Additionally, the core benefit that Bytes bring - being able to subslice a bigger allocation - does not apply in the case of paging state. I believe that paging state could be better represented as Arc<[u8]>.

When I see Bytes, I expect some shared ownership of the whole frame. This is misleading, because paging state's Bytes are currently created from an exclusively owned buffer that is distinct from the frame Bytes.

Answer 7 · 2024-04-24T10:31:26.000Z

Custom struct will force users to create their own newtype wrapper to be able to serialize it

Not if we provide the two functions I mentioned:

Then it would make sense to expose constructor (from_raw) and accessor (into_raw/into_inner).

Answer 8 · 2024-04-24T10:54:07.000Z

Custom struct will force users to create their own newtype wrapper to be able to serialize it

Not if we provide the two functions I mentioned:

Yes, even then, because people use frameworks for serialization (serde, rkyv etc)

Then it would make sense to expose constructor (from_raw) and accessor (into_raw/into_inner).

Answer 9 · 2024-04-24T10:56:26.000Z

What is the problem with current version (just using Bytes)?

The answer is:

Additionally, the core benefit that Bytes bring - being able to subslice a bigger allocation - does not apply in the case of paging state. I believe that paging state could be better represented as Arc<[u8]>.

When I see Bytes, I expect some shared ownership of the whole frame. This is misleading, because paging state's Bytes are currently created from an exclusively owned buffer that is distinct from the frame Bytes.

Now I don't understand at all. You don't want Bytes because it implies shared ownership (it doesn't, can be used here without any problem), and you propose Arc<[u8]> which is definitely a shared-ownership. I'm lost.

Answer 10 · 2024-04-24T11:03:45.000Z

I expect some shared ownership of the whole frame.

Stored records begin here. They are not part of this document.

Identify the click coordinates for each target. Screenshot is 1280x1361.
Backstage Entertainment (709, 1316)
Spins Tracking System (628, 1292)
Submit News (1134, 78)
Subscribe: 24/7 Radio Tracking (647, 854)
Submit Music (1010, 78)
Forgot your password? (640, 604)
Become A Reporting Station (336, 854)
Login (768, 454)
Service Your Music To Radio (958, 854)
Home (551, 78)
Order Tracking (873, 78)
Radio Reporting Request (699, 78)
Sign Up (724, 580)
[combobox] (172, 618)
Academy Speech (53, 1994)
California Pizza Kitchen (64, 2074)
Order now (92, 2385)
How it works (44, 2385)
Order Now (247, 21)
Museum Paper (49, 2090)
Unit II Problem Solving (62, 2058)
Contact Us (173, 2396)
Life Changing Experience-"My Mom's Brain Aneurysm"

Perhaps I should have made this bold:

I expect some shared ownership of the whole frame.

Bytes enable subslicing while retaining shared ownership; instead, when you have an Arc<[u8]> in hand, you know the exact size of the allocation.

This makes huge difference when you want to have control over memory allocated:

when you hold a Bytes that refer to the result frame, they keep it allocated all the time;
when you hold a Bytes pointing to the paging state only, you might wonder whether they keep the frame allocated;
when you hold an Arc<[u8]> pointing to the paging state only, you have no such worries.

Such precaution (about using Bytes carefully` in deserialization) was included in this the deserialization framework refactor by @piodul.

Answer 11 · 2024-04-24T11:10:28.000Z

User of the driver doesn't care about the frame and has no reason to think about it in terms of result frame. This is something only maintainer of this driver would do.

Answer 12 · 2024-04-24T11:36:50.000Z

As discussed face to face, deserialization refactor is going to enable the user deserialize frame subslices into Bytes, so the user will have to care about the result frame.
I, as the maintainer, get confused about Bytes being used there.